Exercise description ::
Please copy every line below that contains the string "August".

┌──

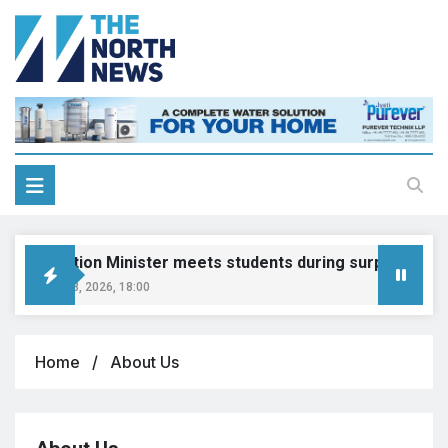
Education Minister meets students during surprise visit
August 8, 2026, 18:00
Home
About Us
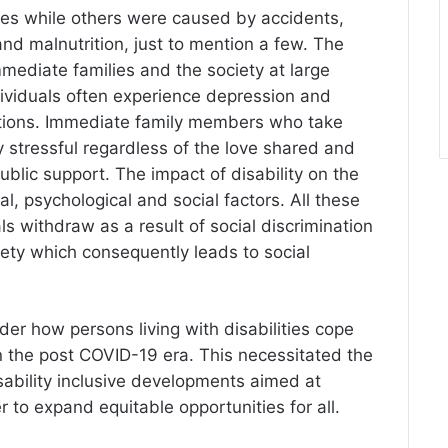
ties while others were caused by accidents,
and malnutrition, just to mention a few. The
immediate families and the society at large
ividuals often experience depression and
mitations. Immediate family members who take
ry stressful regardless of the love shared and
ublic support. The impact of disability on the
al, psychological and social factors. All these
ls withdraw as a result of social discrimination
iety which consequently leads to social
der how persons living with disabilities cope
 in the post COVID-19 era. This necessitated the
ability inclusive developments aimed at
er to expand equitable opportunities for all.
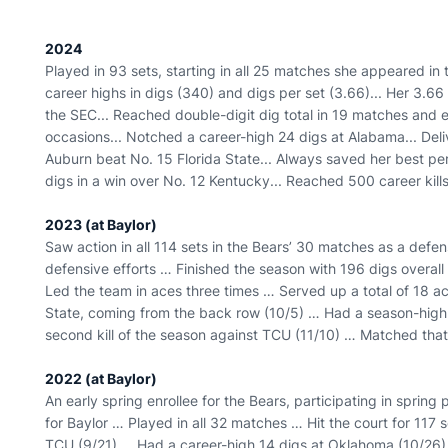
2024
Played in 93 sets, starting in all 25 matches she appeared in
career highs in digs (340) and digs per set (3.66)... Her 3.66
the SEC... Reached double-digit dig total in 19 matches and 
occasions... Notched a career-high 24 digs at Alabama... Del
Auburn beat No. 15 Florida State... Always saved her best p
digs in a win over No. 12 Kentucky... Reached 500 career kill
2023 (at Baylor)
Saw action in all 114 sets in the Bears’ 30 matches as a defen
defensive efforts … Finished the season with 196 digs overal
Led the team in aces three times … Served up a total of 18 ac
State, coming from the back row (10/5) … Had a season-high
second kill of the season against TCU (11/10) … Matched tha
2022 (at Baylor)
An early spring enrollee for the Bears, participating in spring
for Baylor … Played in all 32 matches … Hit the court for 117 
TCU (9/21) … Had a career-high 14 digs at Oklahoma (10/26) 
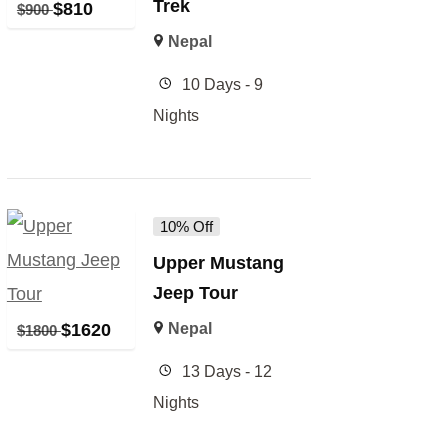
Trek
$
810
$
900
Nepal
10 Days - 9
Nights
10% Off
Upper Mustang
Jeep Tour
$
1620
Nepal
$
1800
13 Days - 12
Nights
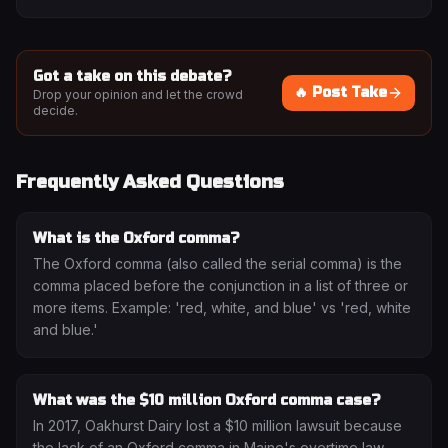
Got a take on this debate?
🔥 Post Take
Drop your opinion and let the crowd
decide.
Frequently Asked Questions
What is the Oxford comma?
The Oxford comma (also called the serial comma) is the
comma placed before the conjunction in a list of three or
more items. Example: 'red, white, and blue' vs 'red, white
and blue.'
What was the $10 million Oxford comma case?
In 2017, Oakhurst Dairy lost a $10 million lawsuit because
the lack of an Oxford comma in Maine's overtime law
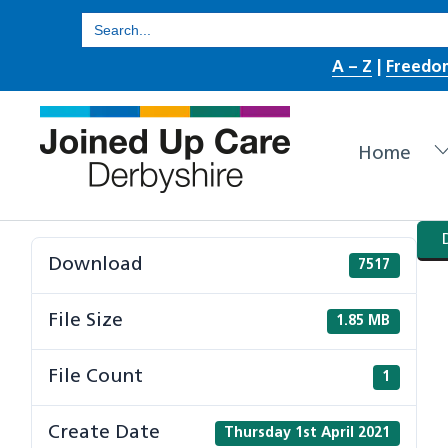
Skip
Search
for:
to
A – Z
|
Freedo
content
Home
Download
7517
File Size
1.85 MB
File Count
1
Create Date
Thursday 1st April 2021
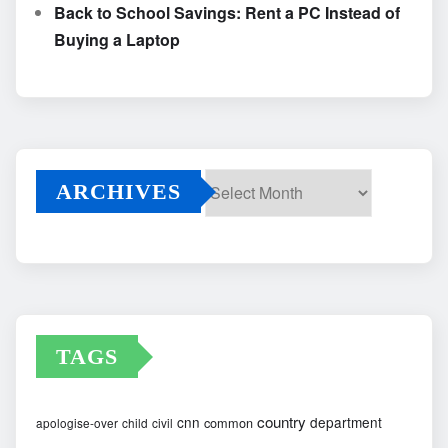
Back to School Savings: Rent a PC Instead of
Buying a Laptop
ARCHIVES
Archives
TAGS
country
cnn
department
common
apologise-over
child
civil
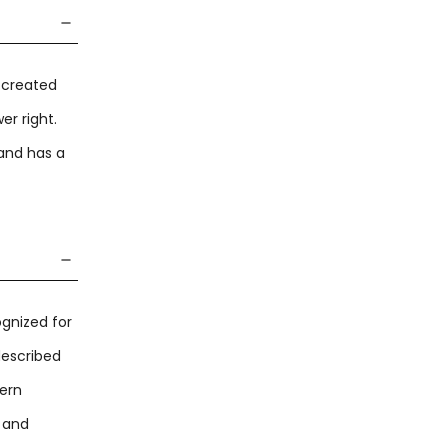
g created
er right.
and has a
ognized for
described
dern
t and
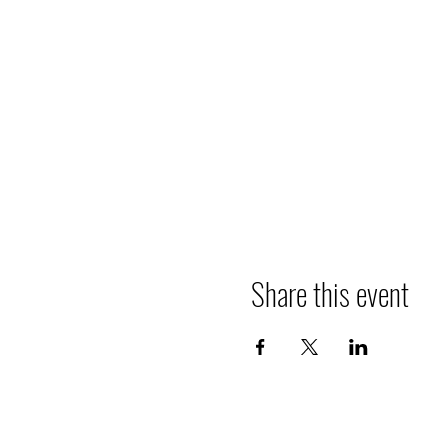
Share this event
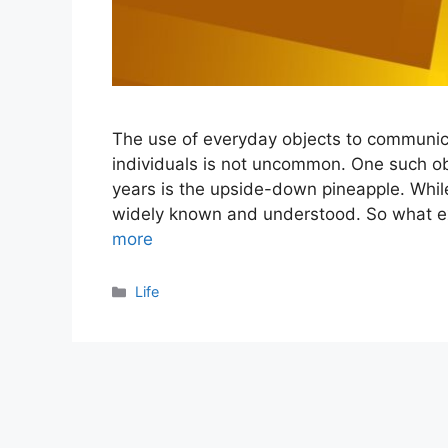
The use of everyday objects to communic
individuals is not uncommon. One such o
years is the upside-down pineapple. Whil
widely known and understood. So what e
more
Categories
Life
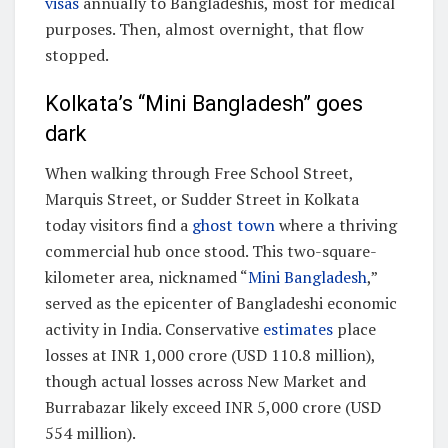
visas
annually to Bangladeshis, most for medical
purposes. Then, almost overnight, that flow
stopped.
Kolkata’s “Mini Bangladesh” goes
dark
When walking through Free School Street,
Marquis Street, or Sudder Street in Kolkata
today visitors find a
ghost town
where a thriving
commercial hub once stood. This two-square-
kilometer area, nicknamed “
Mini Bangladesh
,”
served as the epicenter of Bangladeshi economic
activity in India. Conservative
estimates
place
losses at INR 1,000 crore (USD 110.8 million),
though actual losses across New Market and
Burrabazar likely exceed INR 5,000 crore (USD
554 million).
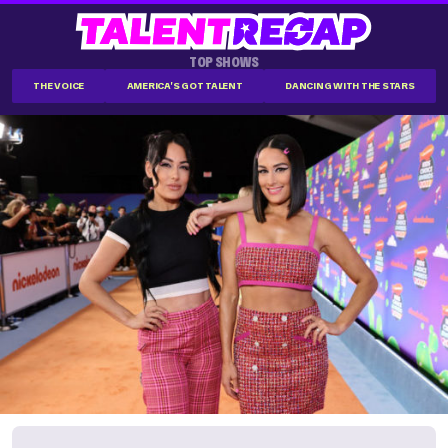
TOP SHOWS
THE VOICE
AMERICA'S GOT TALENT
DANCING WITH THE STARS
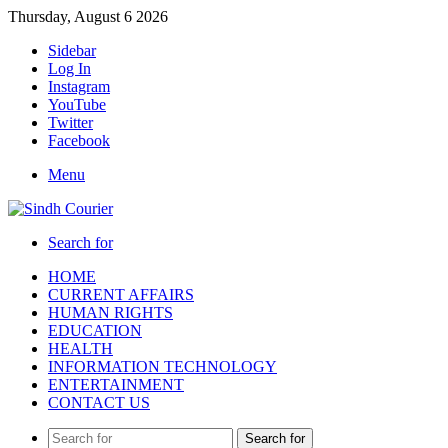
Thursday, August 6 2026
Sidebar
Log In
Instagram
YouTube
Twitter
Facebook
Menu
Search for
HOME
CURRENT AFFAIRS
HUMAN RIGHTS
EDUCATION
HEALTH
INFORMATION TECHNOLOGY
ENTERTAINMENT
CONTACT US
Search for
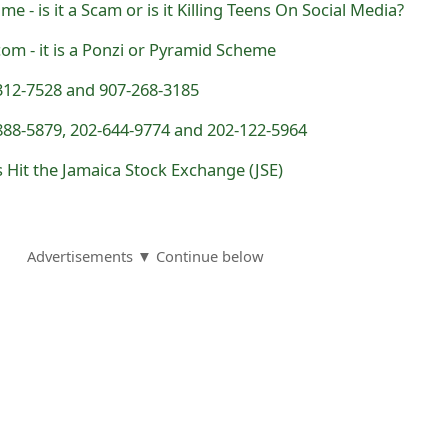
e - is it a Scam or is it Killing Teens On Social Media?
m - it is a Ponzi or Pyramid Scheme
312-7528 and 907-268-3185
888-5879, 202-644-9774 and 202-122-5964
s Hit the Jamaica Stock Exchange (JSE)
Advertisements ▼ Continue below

└──

Reply ::
August 8, 2026, 18:00
Thursday, August 6 2026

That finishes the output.